There is much to digest there in the way of drama. Mahler's last completed symphony, the Ninth, ends with a devastatingly beautiful "farewell" to what seems like not only life but his music (the tonal European tradition) itself. The Ninth was composed just as Schoenberg was taking over. But on his deathbed, Mahler seems to have rethought his final words, and he hastily sketched out a Tenth Symphony which seems to recant his final words from the Ninth and present a more optimistic look forward (and backwards at his legacy).

Good luck with your playwriting.

--------
By the way, you'll learn that the Mahler Tenth has been completed by other composers, but there are also completions of the two pieces you list. The same goes for Schubert's two unfinished symphonies, the Seventh and the (famous _Unfinished_) Eighth.

Another most famous "unfinished" symphony is Sibelius's Eighth, which apparently is either lost or was destroyed. The musical community wishes the former, and that the piece will be recovered someday. But you might find an interesting story in the Sibelius final symphony which has gone missing.

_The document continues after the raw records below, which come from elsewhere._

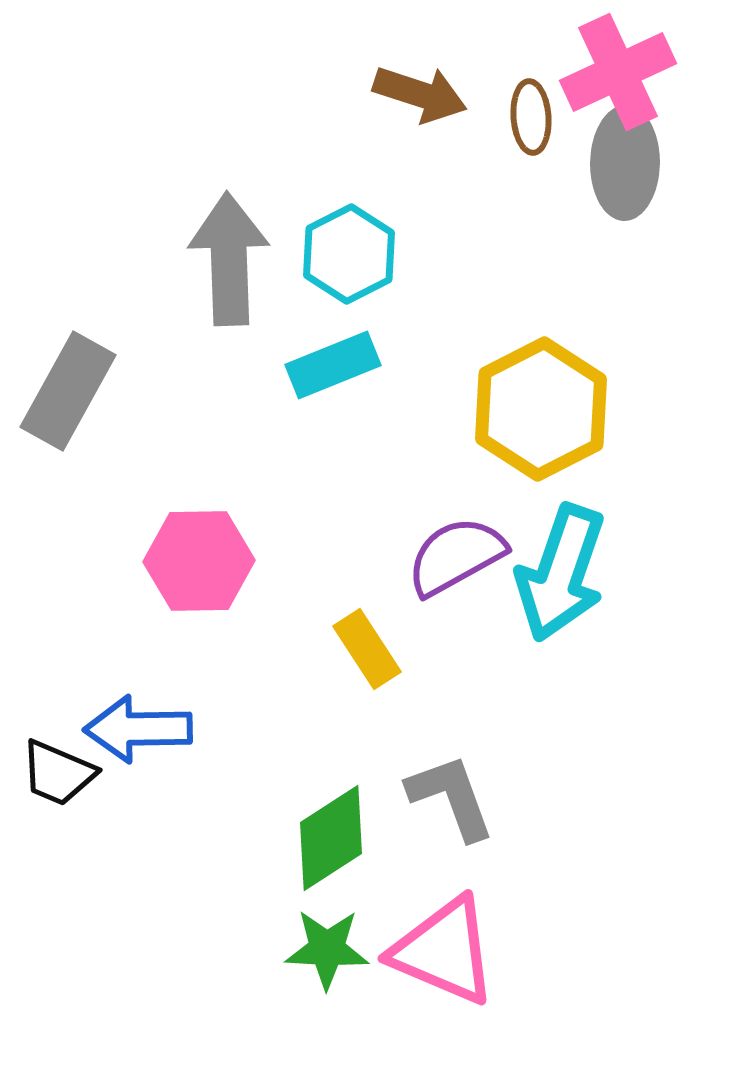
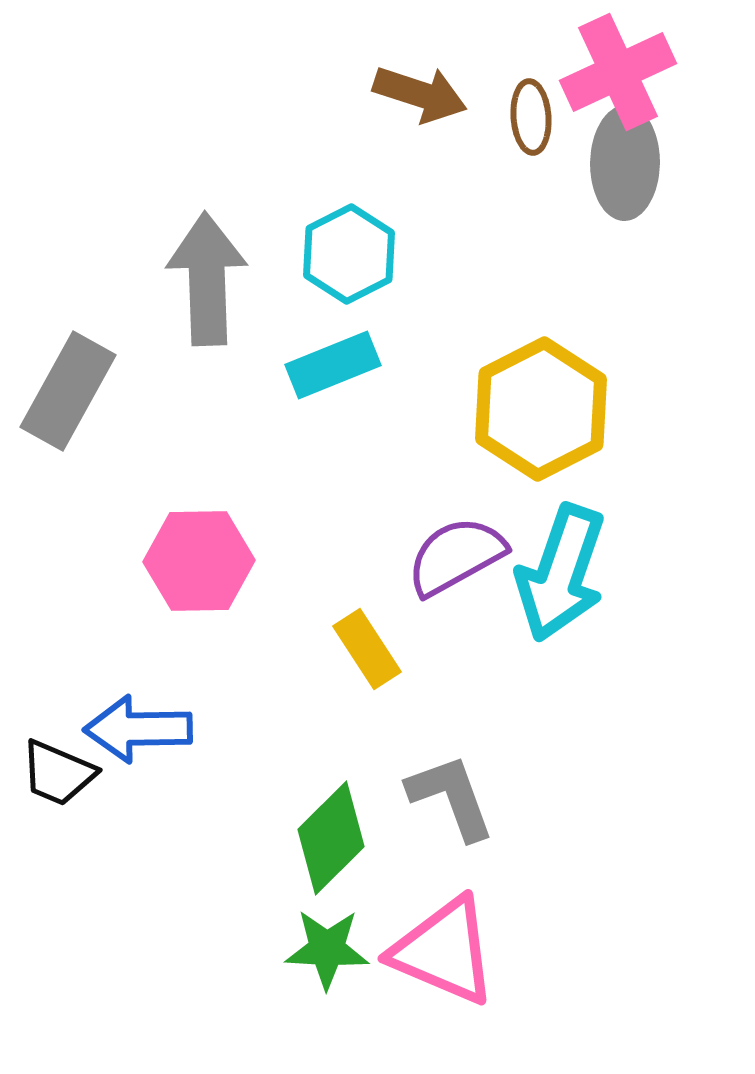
gray arrow: moved 22 px left, 20 px down
green diamond: rotated 12 degrees counterclockwise
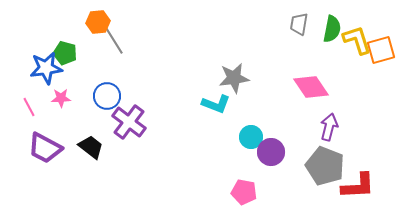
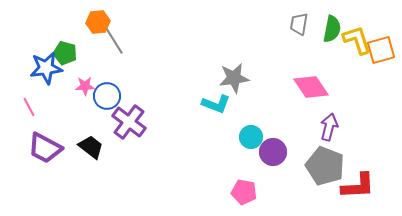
pink star: moved 24 px right, 12 px up
purple circle: moved 2 px right
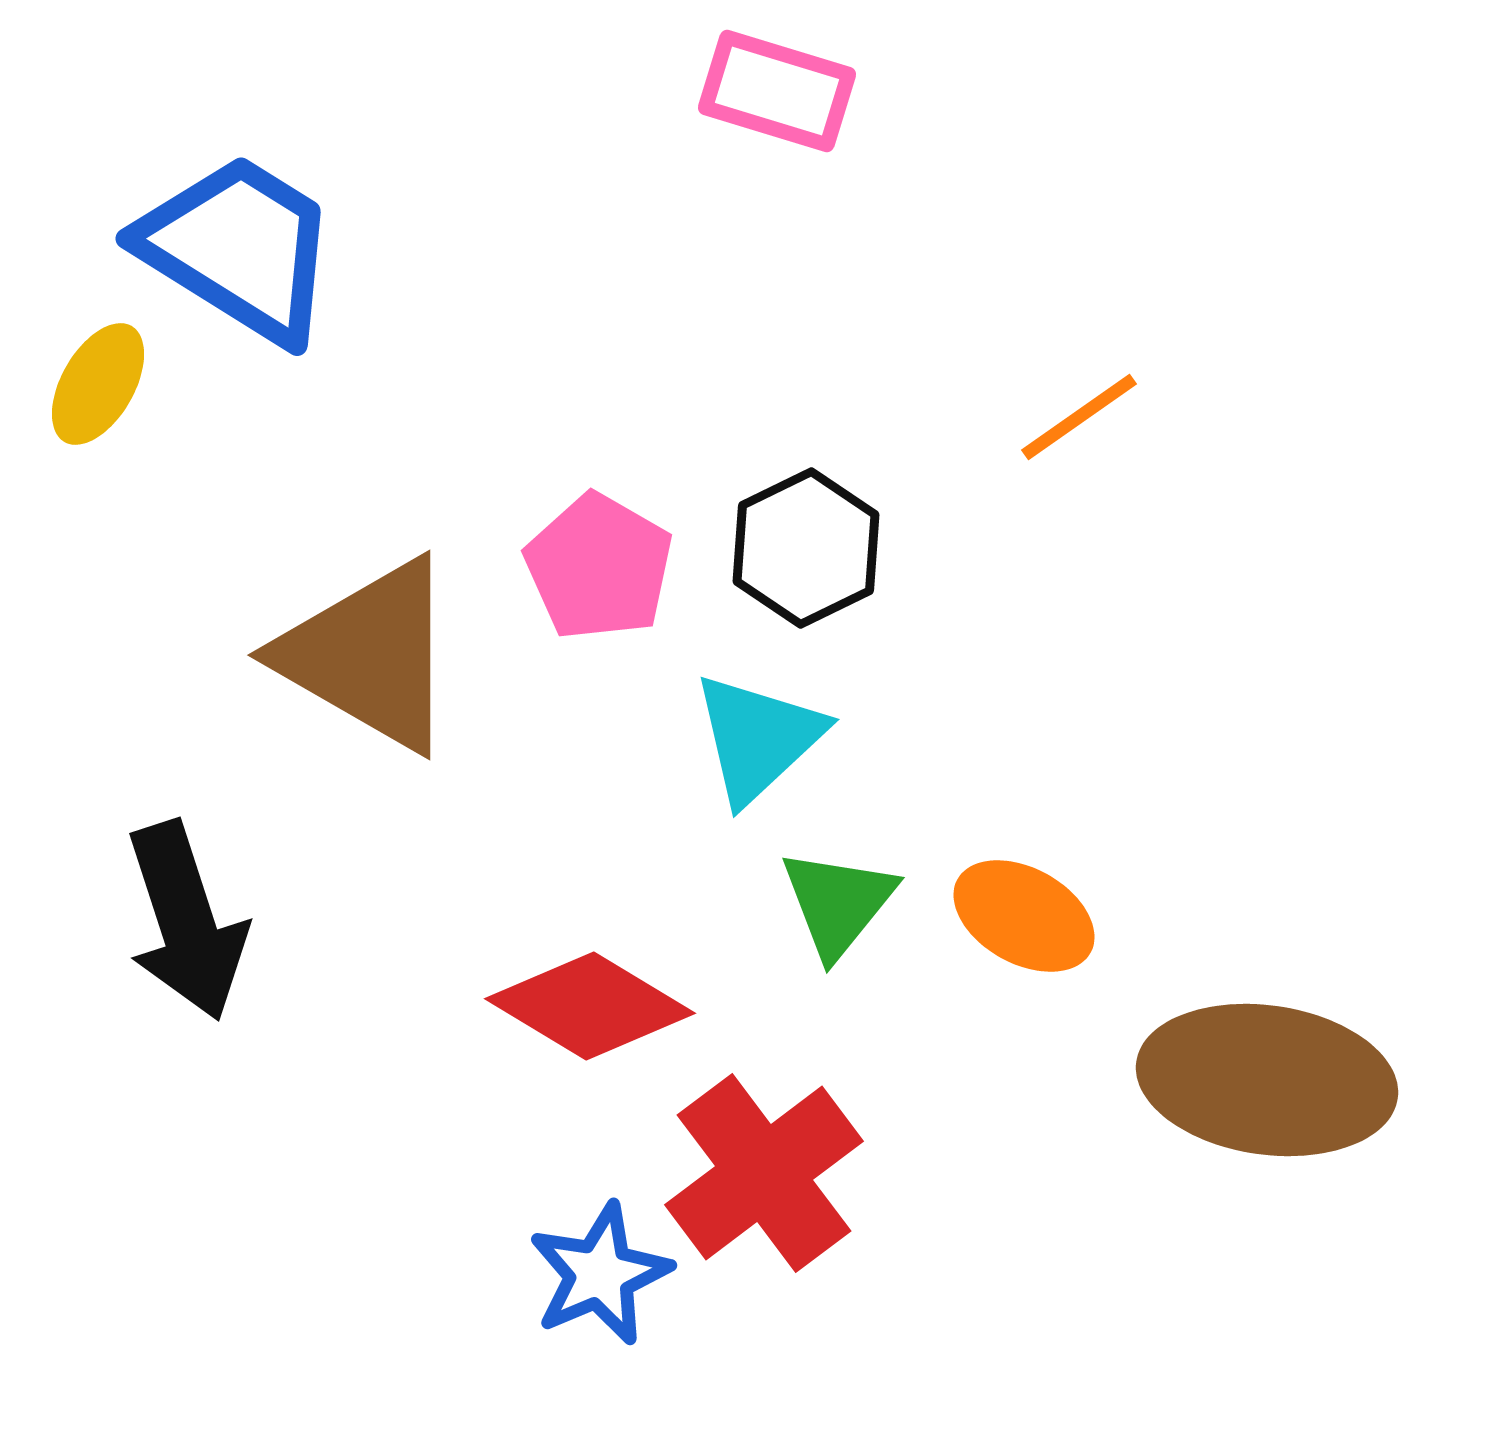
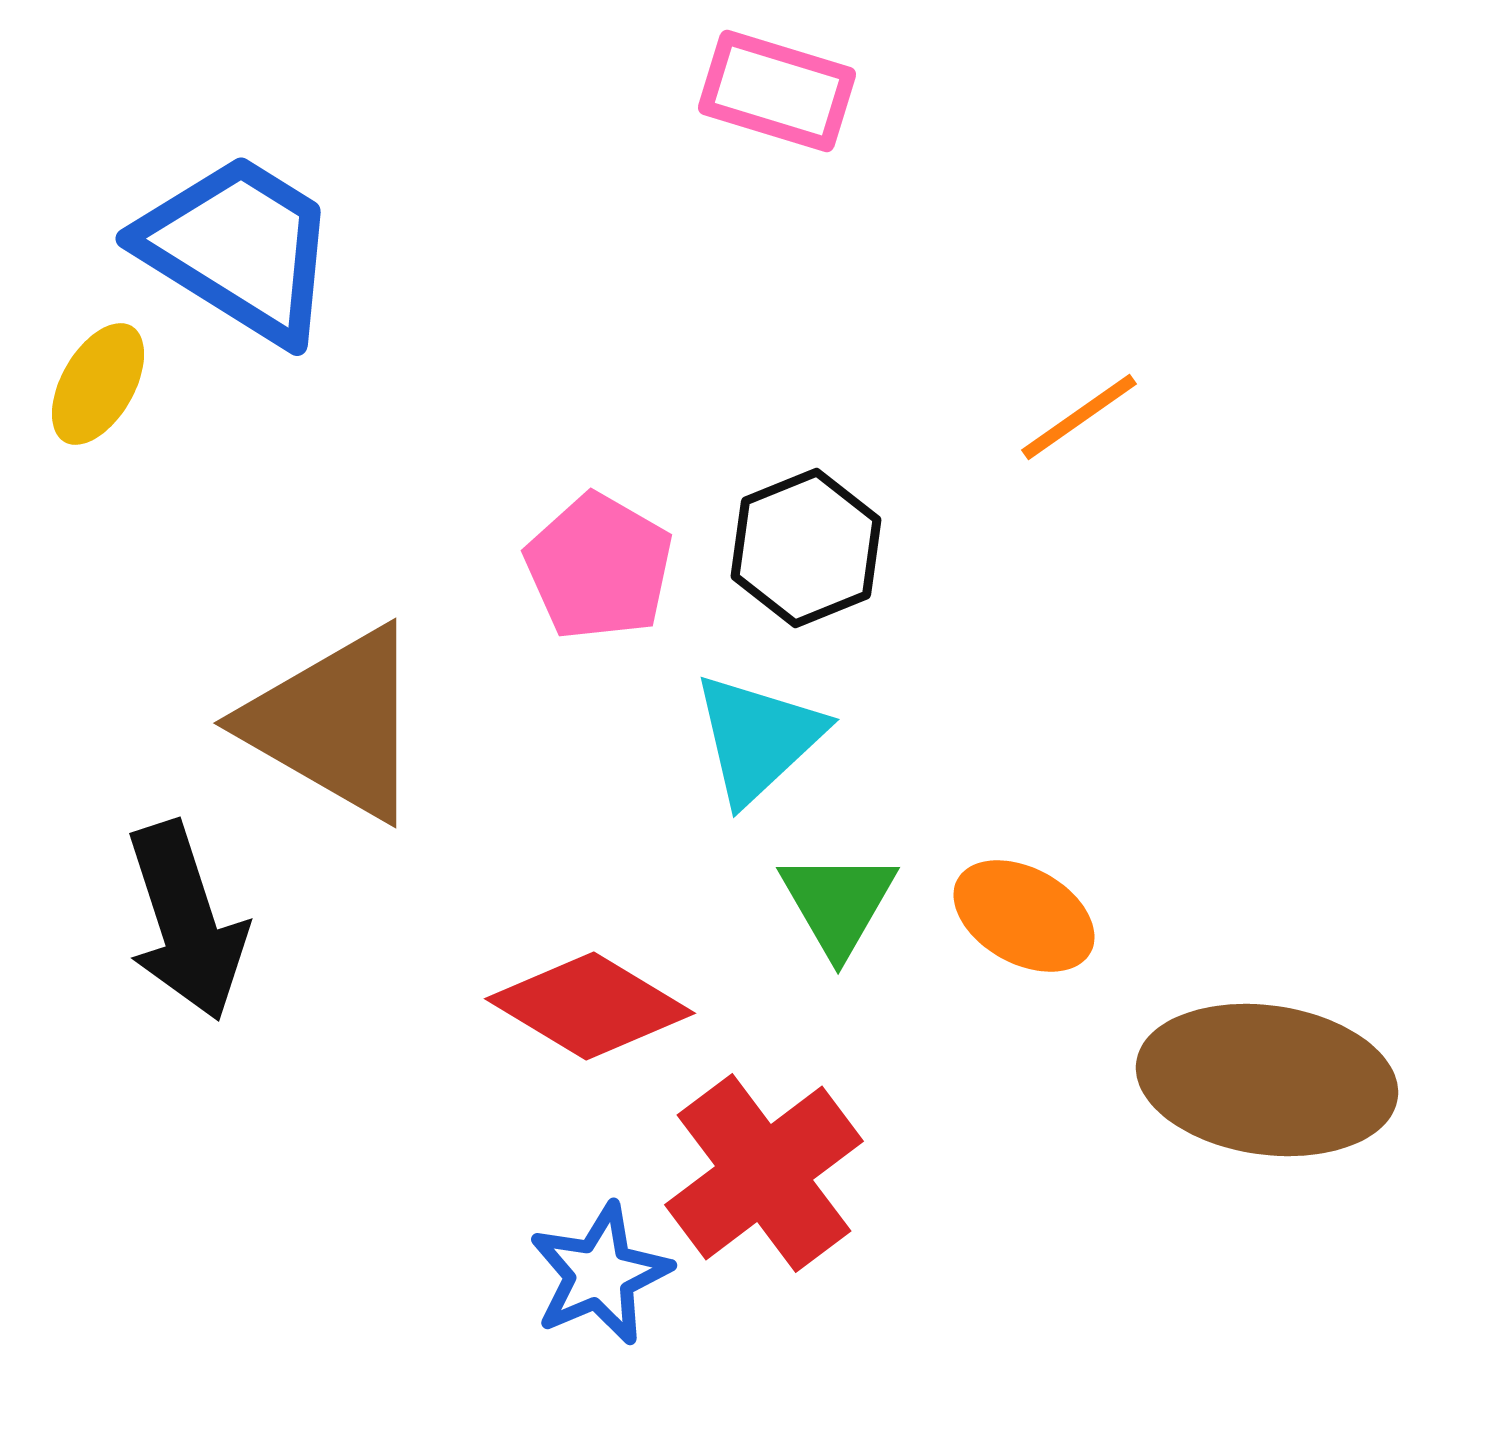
black hexagon: rotated 4 degrees clockwise
brown triangle: moved 34 px left, 68 px down
green triangle: rotated 9 degrees counterclockwise
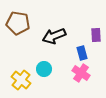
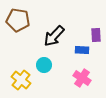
brown pentagon: moved 3 px up
black arrow: rotated 25 degrees counterclockwise
blue rectangle: moved 3 px up; rotated 72 degrees counterclockwise
cyan circle: moved 4 px up
pink cross: moved 1 px right, 5 px down
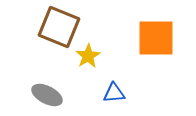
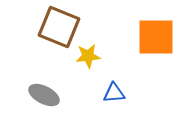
orange square: moved 1 px up
yellow star: rotated 25 degrees clockwise
gray ellipse: moved 3 px left
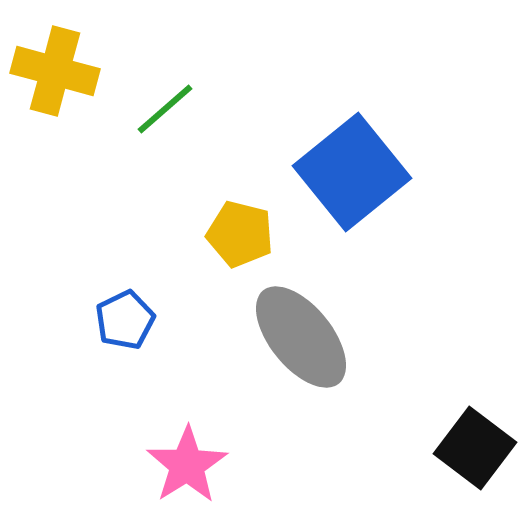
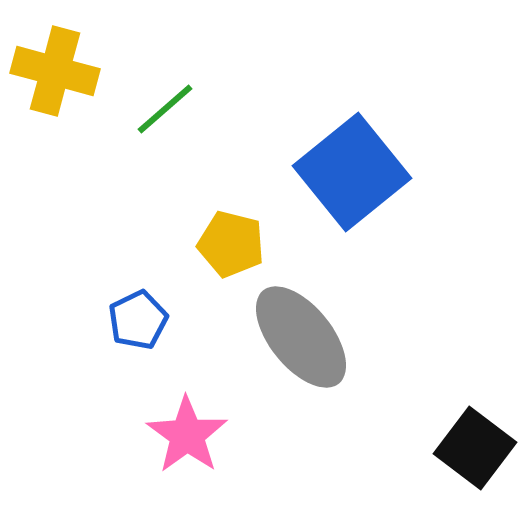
yellow pentagon: moved 9 px left, 10 px down
blue pentagon: moved 13 px right
pink star: moved 30 px up; rotated 4 degrees counterclockwise
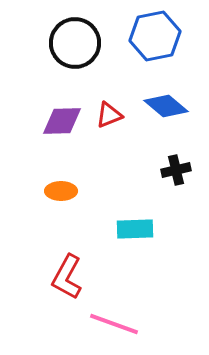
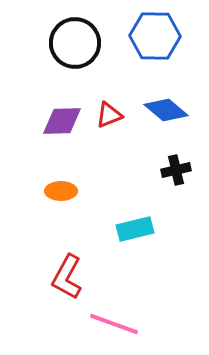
blue hexagon: rotated 12 degrees clockwise
blue diamond: moved 4 px down
cyan rectangle: rotated 12 degrees counterclockwise
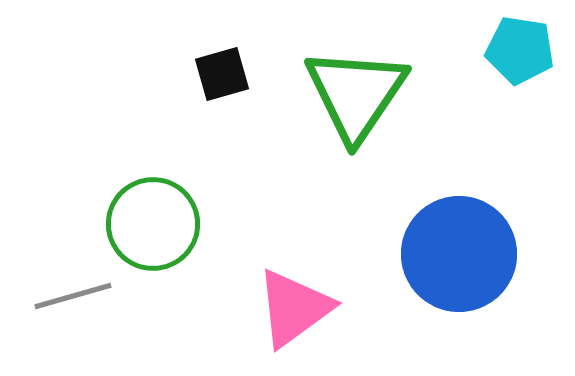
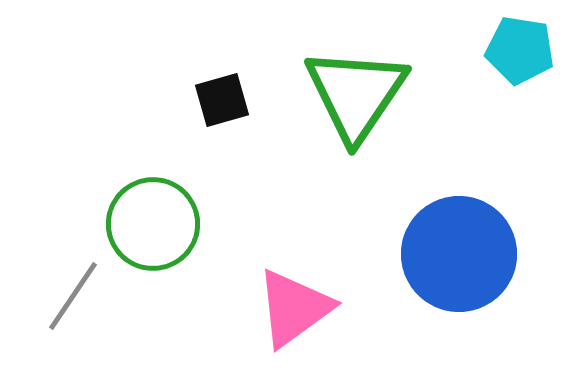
black square: moved 26 px down
gray line: rotated 40 degrees counterclockwise
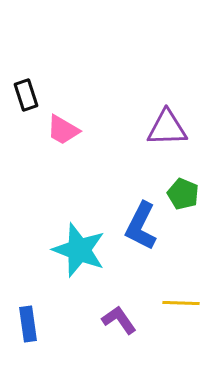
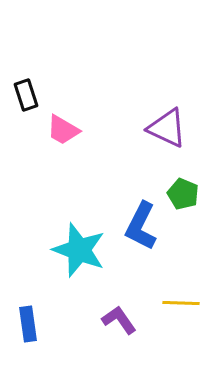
purple triangle: rotated 27 degrees clockwise
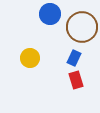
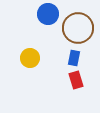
blue circle: moved 2 px left
brown circle: moved 4 px left, 1 px down
blue rectangle: rotated 14 degrees counterclockwise
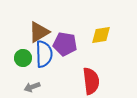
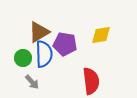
gray arrow: moved 5 px up; rotated 112 degrees counterclockwise
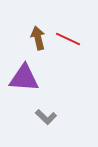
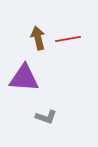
red line: rotated 35 degrees counterclockwise
gray L-shape: rotated 25 degrees counterclockwise
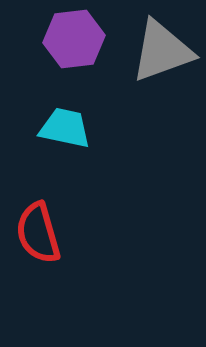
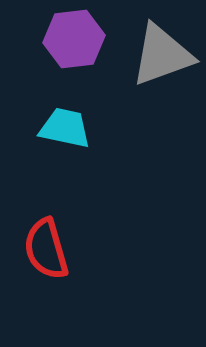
gray triangle: moved 4 px down
red semicircle: moved 8 px right, 16 px down
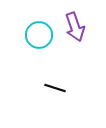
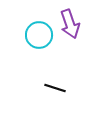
purple arrow: moved 5 px left, 3 px up
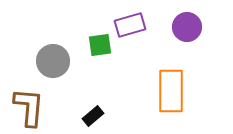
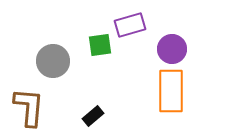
purple circle: moved 15 px left, 22 px down
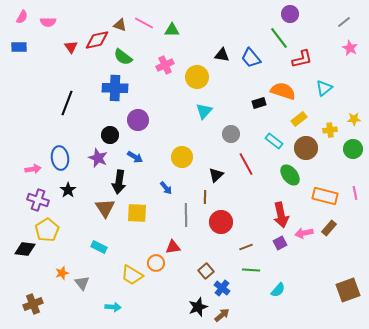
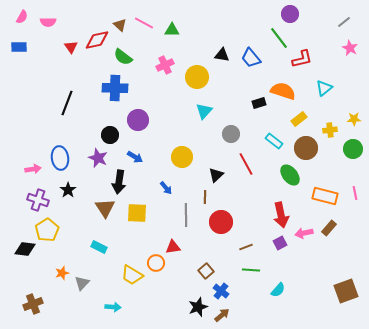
brown triangle at (120, 25): rotated 24 degrees clockwise
gray triangle at (82, 283): rotated 21 degrees clockwise
blue cross at (222, 288): moved 1 px left, 3 px down
brown square at (348, 290): moved 2 px left, 1 px down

Let me add one more: Eduard Tubin, Unfinished Symphony No. 11


----------



## ptr (Jan 22, 2013)

Elgar *third* falls in to the "had to be finished by others" category.. Bruckner Ninth, Glazunow Ninth, Tchaikovsky in E flat Symphonies, Scriabin's "*Mysterium*" qualifies in this category as well!

There are a few of us who consider Schubert's *Eight* a perfectly finished symphony, he just stopped when he saw that adding a third movement (as convention would have it) would not make the it any better!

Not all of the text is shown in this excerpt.